Economic Conditions Snapshot, September 2019: McKinsey Global Survey results

Increasingly uneasy views of the global economy and its prospects

 
Respondents’ views are subdued on the current state of the global economy, and on their home economies in the months ahead. Trade conflicts and trade-policy changes remain the most commonly cited threats to growth.

In McKinsey’s latest survey on economic conditions, executives’ views on the current global economy and expectations of future global growth are less favorable than they have been in years.1 In sizing up their home economies, respondents are evenly split, with roughly one-half taking a positive or stable stance. Overall, trade conflicts and changes in trade policies remain the foremost concerns for global and domestic economic growth.

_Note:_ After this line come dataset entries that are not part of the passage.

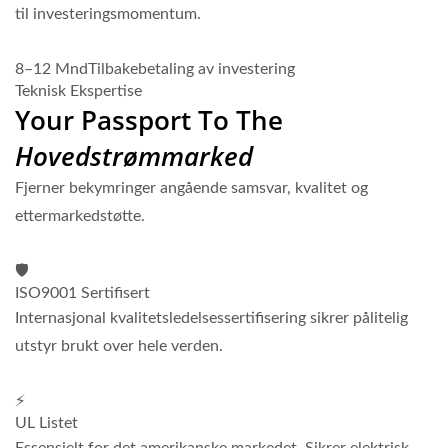
til investeringsmomentum.
8–12 Mnd
Tilbakebetaling av investering
Teknisk Ekspertise
Your Passport To The
Hovedstrømmarked
Fjerner bekymringer angående samsvar, kvalitet og
ettermarkedstøtte.
🛡️
ISO9001 Sertifisert
Internasjonal kvalitetsledelsessertifisering sikrer pålitelig
utstyr brukt over hele verden.
⚡
UL Listet
Essensielt for det amerikanske markedet. Sikrer elektrisk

While respondents in emerging economies report sluggishness in the global economy and at home, they are more optimistic than their developed-economy counterparts about future global and domestic prospects. In India, a bulwark of positive sentiment over many past surveys, views have turned negative about current domestic conditions, although most expect improvement or a leveling out in the months ahead. By contrast, respondents in developed Asia–Pacific economies and in Latin America offer brighter views than in the previous survey about current conditions.2

Respondents’ perspectives on the current global economy have become more subdued over recent months. Seventy-four percent of respondents say global economic conditions are worse now than six months ago—the highest share since we began regularly asking in March 2012. The share of respondents saying the global economy is worse now than six months ago has increased over the past year (Exhibit 1).